# [WHAT THIS TASK INVOLVES]
Each line below from the one containing "کند تا در مسیر" through the one containing "انعطاف پذیری تأکید" should be output exactly as it stands, and no other line should appear.
####################
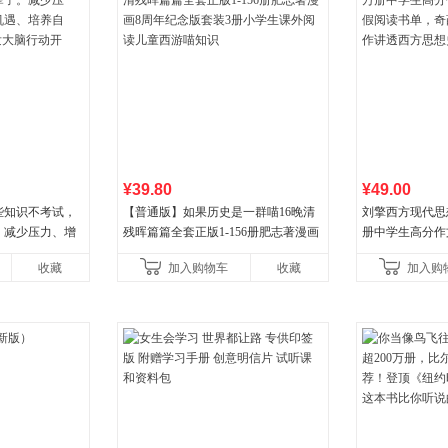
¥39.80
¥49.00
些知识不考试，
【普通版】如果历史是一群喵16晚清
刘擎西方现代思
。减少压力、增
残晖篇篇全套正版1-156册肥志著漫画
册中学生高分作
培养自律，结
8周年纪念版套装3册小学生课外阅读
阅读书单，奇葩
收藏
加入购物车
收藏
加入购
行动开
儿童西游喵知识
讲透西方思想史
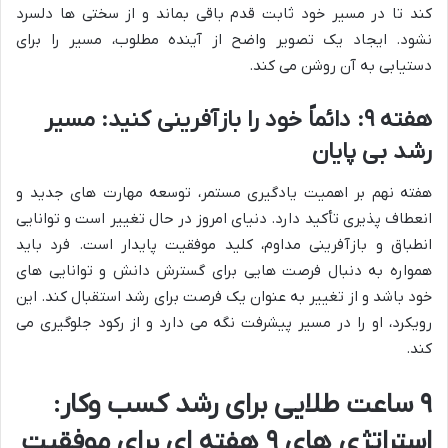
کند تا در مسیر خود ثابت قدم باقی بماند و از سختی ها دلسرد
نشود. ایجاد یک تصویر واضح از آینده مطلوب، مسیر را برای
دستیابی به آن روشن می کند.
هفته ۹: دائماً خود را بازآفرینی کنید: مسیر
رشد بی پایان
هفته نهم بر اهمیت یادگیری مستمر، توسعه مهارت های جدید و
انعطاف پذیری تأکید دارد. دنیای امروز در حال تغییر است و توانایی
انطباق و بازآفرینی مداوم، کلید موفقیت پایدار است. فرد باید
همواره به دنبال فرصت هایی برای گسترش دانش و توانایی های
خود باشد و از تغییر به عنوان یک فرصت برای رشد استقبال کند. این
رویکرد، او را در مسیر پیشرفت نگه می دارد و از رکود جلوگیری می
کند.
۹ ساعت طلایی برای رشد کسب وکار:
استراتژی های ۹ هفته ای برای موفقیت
####################
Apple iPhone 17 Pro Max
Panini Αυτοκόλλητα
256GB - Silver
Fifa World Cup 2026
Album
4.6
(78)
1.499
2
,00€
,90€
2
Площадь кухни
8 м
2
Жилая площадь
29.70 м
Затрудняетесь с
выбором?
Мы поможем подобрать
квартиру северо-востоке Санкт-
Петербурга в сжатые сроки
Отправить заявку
####################
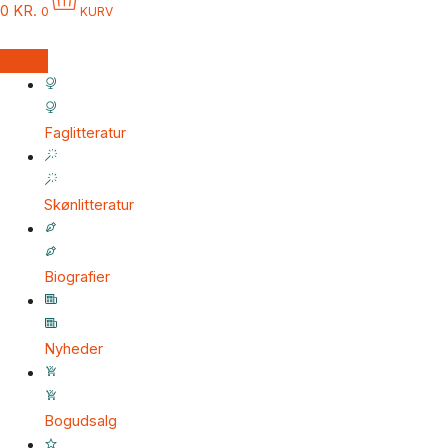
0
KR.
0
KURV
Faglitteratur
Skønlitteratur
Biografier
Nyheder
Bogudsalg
####################
# [TASK SOLUTION]
کند تا در مسیر خود ثابت قدم باقی بماند و از سختی ها دلسرد
نشود. ایجاد یک تصویر واضح از آینده مطلوب، مسیر را برای
دستیابی به آن روشن می کند.
هفته ۹: دائماً خود را بازآفرینی کنید: مسیر
رشد بی پایان
هفته نهم بر اهمیت یادگیری مستمر، توسعه مهارت های جدید و
انعطاف پذیری تأکید دارد. دنیای امروز در حال تغییر است و توانایی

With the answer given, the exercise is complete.